**Assignment**
In the listing below, pick out lines with "Literary".

**Material provided**
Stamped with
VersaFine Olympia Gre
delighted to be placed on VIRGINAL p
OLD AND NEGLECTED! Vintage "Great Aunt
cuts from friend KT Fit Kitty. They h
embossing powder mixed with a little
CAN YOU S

---

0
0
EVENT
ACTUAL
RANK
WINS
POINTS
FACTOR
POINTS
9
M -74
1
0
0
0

---

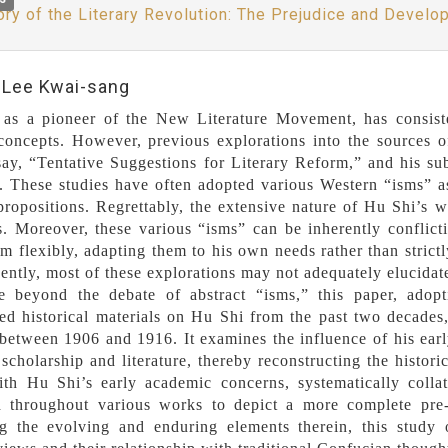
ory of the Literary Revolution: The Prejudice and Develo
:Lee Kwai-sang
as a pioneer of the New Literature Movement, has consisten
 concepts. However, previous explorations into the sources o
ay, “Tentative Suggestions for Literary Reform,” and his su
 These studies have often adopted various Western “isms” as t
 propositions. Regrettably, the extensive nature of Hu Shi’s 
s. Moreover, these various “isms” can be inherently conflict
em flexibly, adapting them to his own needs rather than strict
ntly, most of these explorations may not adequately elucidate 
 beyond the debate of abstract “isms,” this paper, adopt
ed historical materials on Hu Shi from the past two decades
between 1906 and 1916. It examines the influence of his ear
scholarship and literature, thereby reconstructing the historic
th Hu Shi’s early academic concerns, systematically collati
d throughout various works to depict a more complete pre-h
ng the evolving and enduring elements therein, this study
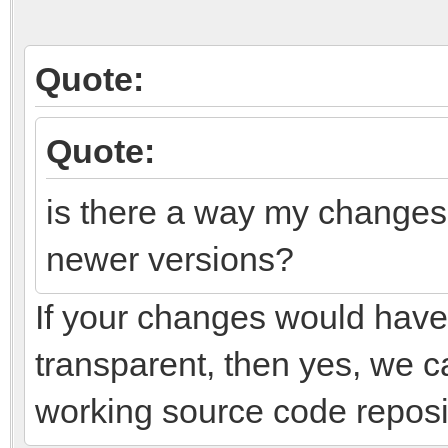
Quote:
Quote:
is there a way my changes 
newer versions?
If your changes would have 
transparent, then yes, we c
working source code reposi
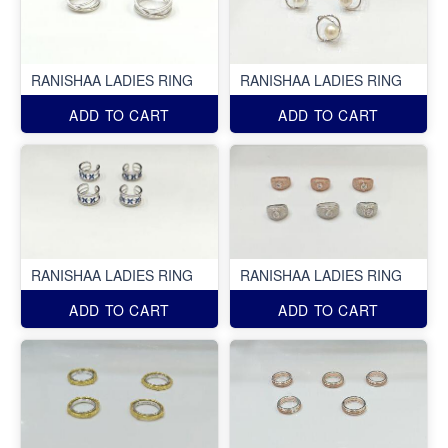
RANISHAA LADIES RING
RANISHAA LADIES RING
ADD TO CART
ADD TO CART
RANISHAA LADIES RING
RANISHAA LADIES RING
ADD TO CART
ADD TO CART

**Task output**
ory of the Literary Revolution: The Prejudice and Develo
ay, “Tentative Suggestions for Literary Reform,” and his su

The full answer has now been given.